At another organization at which I worked, we attended many conferences in Las Vegas. Many of the senior executives and those they were tapping for more major roles would have nights out that included a lot of gambling and drinking. The expectation was that if you wanted to be on that track, you had to participate. At the time, I was pregnant with my second child, and those options weren’t feasible, or even something I might have wanted to participate in even if I wasn’t pregnant.
I moved to the nonprofit field as it was more conducive to career growth while also growing my family. Until women have access to social and cultural experiences that don’t interfere with being a mother (affordable child care, recognition of different backgrounds that might not want to participate in traditional male-centric activities, etc.) or they themselves are setting the narratives and expectations that are based on ability rather than other expectations, then scaling may be out of reach.
How do you support women coming up behind you?
I vowed that should I ever get to a position of power — the place where I can make it better for women in their late 20s through 40s to balance a family with their career — that I would pay it forward and make it easier for them.
As an executive director, I have worked with my board to make some real changes and opportunities for the staff. We’ve implemented an open leave policy that allows for a more flexible paid time off arrangement. We’ve provided flexible work-from-home options for some of the mothers on our staff so that they can spend some time in the office and some time at home. And it isn’t just about the mothers. We’ve extended six-week paid paternity leave and some of those flexible work-from-home opportunities for the fathers at our organization. We want fathers to be able to support their wives in their careers and also to understand, firsthand, the balance that is necessary for raising a family (and maybe, when they have more influence and power, they can make policies that make it easier for staff raising families).
And I tell these stories. I think women need to hear what’s possible and how we stand on the shoulders of those who came before us, and I need to make sure my shoulders are strong and steady for those who come after me.

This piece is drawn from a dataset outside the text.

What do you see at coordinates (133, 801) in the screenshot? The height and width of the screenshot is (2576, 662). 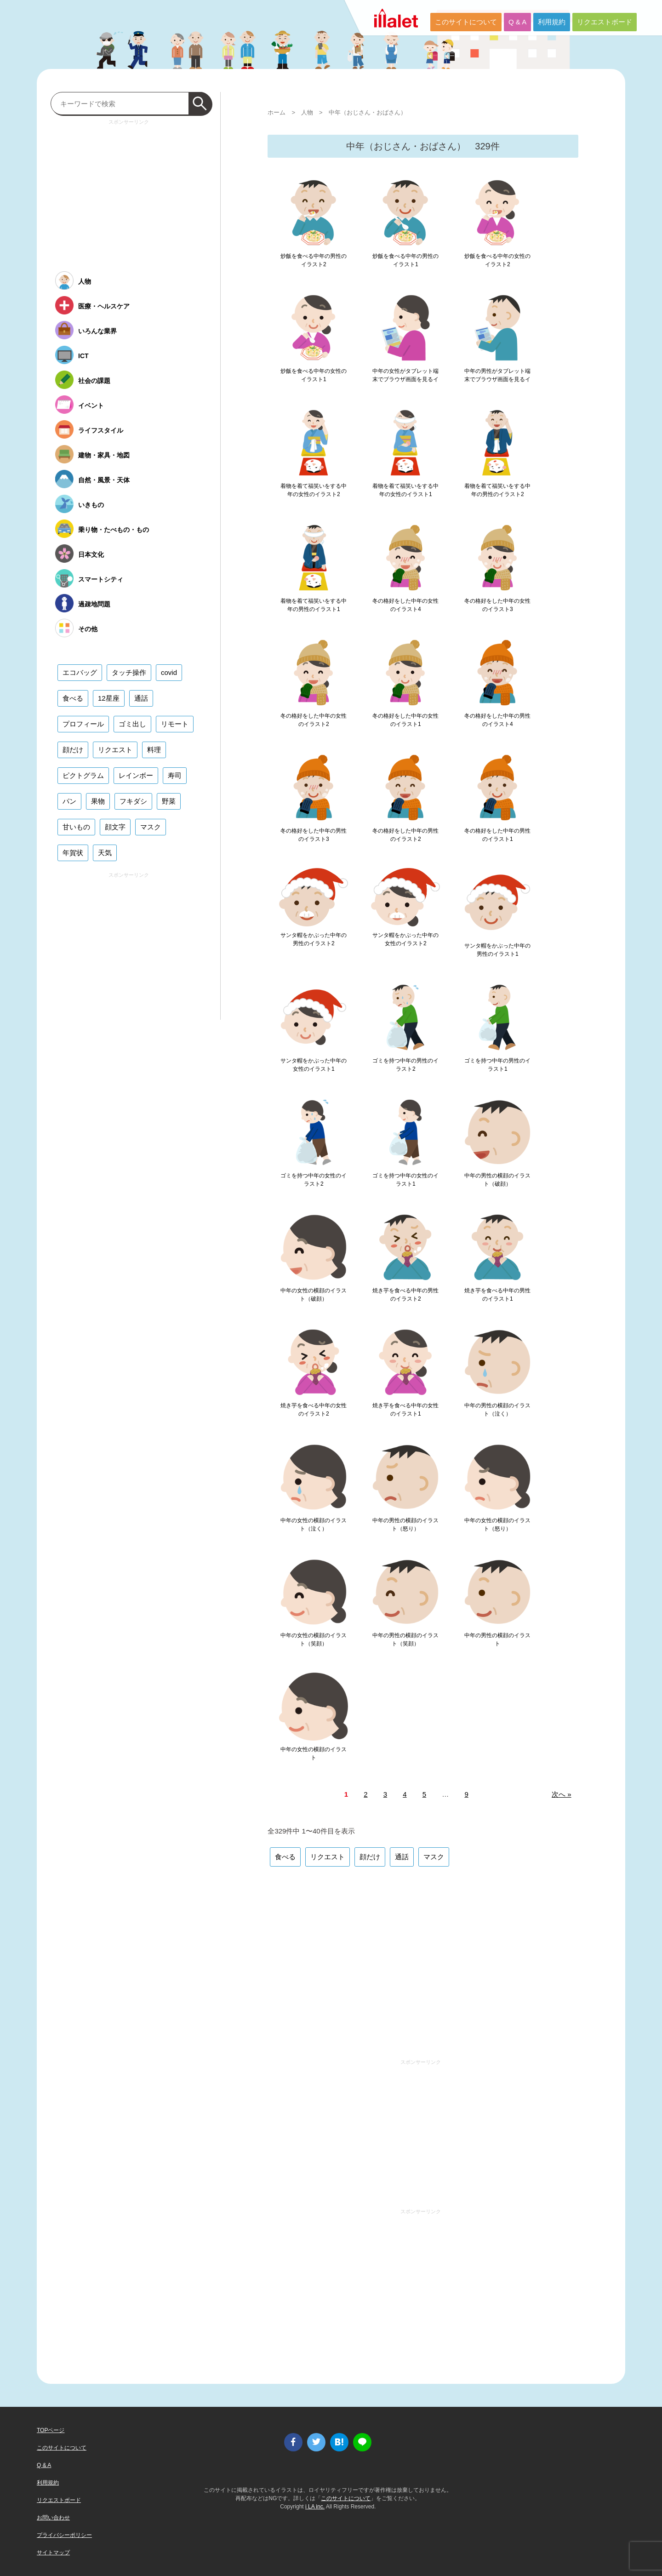 I see `フキダシ` at bounding box center [133, 801].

What is the most difficult lesson you’ve learned in your professional life? In what unexpected ways did you grow from it?
A career path is not a straight path. You truly don’t know where your journey will take you. Sometimes I miss science publishing: the travel, the science, working for a multinational corporation. When I became a mother and switched industries, I worried about what opportunities would be available to me. I’ve been able to make new opportunities, and a lot of that is grounded on my own personal values of continually learning and staying curious.
I love working in the nonprofit sector and the shared values and ability to make a difference in new ways, particularly for kids. There are still challenges, and this pandemic has certainly presented new problems, particularly with working and trying to navigate the kids’ social and emotional well-being combined with their schoolwork. That said, my hope is that more workplaces will be able to see how possible it is for their employees to thrive and be successful in a remote environment and that realization will lead to more women being able to better balance their obligations because they have more flexible options available to them.